Namun ternyata data keanekaragaman burung di Indonesia masih minim. Luasnya wilayah Indonesia serta keterbatasan akses membuat banyak wilayah Indonesia belum tersentuh oleh peneliti burung, sehingga data populasi burung di Indonesia yang dipublikasikan secara ilmiah masih sedikit. Padahal pemetaan dan data spesies sangat penting sebagai pijakan mengambil keputusan dalam rangka usaha konservasi burung.

Pada era teknologi modern ini mulai muncul penelitian yang berbasis Citizen Science. Citizen Science merupakan suatu hal baru dalam dunia akademisi. Istilah Citizen Science baru masuk pada Oxford English Dictionary (OED) pada bulan Juni 2014.

Kamus tersebut menyebutkan bahwa citizen science adalah kata benda yang mengacu pada karya ilmiah yang dilakukan oleh anggota masyarakat umum yang sering kali bekerja sama dengan atau di bawah arahan ilmuwan profesional dan institusi ilmiah.

Istilah Citizen Science di Indonesia masih belum terlalu dikenal oleh kebanyakan peneliti dan pengamat burung. Padahal nyatanya mahasiswa, peneliti, dan aktivis konservasi burung di Indonesia, secara tidak sadar telah melakukan kegiatan Citizen Science tersebut melalui kegiatan seperti AWC (Asian Waterbird Census) dan MoBuPi (Monitoring Burung Pantai), yang para pesertanya mengirimkan data catatan perjumpaannya kepada seorang koordinator.

Masyarakat Indonesia diketahui tidak memiliki budaya menulis ilmiah yang baik.
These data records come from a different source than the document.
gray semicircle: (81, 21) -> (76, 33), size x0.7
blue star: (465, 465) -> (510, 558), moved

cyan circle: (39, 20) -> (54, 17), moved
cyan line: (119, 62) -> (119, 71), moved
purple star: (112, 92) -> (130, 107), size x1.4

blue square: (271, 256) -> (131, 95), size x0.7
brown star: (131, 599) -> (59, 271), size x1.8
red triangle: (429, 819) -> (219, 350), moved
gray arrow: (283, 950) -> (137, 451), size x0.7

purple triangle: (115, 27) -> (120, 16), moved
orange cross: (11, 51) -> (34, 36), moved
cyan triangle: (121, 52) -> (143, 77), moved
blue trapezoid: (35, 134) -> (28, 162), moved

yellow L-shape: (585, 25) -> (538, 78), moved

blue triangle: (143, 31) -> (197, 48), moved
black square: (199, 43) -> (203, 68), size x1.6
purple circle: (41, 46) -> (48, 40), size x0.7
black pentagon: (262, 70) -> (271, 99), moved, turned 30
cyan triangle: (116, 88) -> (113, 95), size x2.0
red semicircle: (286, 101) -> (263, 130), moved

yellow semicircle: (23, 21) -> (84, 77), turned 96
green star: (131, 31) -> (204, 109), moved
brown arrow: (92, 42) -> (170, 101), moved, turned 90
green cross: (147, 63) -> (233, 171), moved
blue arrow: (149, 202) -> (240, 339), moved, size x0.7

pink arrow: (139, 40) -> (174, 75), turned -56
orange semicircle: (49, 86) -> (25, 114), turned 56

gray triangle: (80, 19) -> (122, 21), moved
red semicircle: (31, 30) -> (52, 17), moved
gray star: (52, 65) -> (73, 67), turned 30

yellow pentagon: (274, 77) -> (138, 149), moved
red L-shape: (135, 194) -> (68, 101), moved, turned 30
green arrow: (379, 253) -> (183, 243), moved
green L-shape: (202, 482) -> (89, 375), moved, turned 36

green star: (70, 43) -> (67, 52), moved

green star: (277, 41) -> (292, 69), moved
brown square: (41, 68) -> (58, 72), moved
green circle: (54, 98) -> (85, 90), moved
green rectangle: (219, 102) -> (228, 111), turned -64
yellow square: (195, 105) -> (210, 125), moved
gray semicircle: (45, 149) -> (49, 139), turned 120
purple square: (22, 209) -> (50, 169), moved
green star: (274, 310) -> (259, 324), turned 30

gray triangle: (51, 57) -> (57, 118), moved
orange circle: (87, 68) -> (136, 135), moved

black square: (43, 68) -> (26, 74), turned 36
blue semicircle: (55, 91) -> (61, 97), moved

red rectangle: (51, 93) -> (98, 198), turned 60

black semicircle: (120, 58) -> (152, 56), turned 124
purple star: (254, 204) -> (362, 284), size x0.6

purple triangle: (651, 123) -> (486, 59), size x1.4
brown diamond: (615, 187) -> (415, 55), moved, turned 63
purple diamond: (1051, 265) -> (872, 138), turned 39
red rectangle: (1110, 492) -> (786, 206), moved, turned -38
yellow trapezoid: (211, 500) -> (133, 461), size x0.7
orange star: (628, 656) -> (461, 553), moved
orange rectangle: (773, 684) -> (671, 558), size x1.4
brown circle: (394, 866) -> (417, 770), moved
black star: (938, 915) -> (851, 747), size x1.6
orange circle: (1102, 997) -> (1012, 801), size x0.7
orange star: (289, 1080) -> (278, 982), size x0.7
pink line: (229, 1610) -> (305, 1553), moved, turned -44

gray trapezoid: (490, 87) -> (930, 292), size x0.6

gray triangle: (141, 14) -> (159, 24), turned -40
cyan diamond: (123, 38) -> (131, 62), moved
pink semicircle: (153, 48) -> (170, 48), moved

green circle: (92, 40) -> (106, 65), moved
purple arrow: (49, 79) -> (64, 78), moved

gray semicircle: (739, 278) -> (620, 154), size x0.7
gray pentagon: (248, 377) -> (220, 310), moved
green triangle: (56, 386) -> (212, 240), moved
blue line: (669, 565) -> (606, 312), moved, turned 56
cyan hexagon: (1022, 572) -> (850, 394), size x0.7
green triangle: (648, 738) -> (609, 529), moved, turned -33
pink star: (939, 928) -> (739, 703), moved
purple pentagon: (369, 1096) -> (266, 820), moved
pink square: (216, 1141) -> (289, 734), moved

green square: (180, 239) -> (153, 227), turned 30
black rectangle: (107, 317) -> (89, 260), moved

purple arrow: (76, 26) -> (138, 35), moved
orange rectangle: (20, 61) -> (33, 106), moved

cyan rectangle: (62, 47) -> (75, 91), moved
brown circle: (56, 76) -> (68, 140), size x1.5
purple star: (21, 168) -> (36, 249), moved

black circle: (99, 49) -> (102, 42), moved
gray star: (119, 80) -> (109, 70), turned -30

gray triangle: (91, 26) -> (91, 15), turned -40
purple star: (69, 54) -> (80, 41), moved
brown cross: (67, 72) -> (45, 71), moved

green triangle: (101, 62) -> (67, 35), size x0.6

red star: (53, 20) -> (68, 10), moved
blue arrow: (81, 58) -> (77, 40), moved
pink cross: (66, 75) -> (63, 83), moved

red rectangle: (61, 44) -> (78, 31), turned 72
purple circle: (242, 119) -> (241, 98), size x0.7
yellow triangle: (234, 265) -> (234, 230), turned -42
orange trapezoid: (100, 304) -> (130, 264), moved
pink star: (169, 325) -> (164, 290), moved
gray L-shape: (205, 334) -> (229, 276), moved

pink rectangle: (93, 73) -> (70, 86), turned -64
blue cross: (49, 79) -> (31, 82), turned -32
Banyak catatan perjumpaan ataupun foto-foto burung di banyak wilayah Indonesia yang hanya menjadi simpanan pribadi. Padahal, jika catatan-catatan ataupun dokumentasi tersebut disatukan akan mempermudah pembuatan peta persebaran burung di Indonesia.

Persoalan ini dapat diatasi dengan melakukan penelitian menggunakan model Citizen Science. Dengan menggunakan Citizen Science, maka seluruh masyarakat dapat turut serta dalam menyumbangkan informasinya mengenai burung-burung yang ada di tempat tinggal mereka.

Seluruh elemen masyarakat dapat ambil bagian dalam proyek pemetaan burung ini, sehingga semangat konservasi terhadap burung juga dapat tersebar bersamaan dengan penggunaan model Citizen Science.

Citizen Science bekerja dengan cara menghimpun data-data dari para kontributor atau relawan yang kemudian dijadikan satu dalam Big Data. Kemudian diolah oleh ilmuwan hingga menghasilkan suatu data penelitian.

Contoh hasil dari penelitian Citizen Science adalah artikel Successful Conservation of Global Waterbird Populations Depends on Effective Governance. Artikel ini dihasilkan melalui data Waterbird Census, yaitu sensus burung air secara global yang diadakan oleh Wetlands International. Di Indonesia kegiatan ini termasuk dalam AWC (Asian Waterbird Census).

Dalam pengerjaan pemetaan burung di Indonesia, data mengenai burung-burung yang tersebar di seluruh wilayah Indonesia akan disatukan, sehingga akan terbentuk suatu peta persebaran burung Indonesia. Proyek ini sedang diadakan dalam bentuk ABI (Atlas Burung Indonesia).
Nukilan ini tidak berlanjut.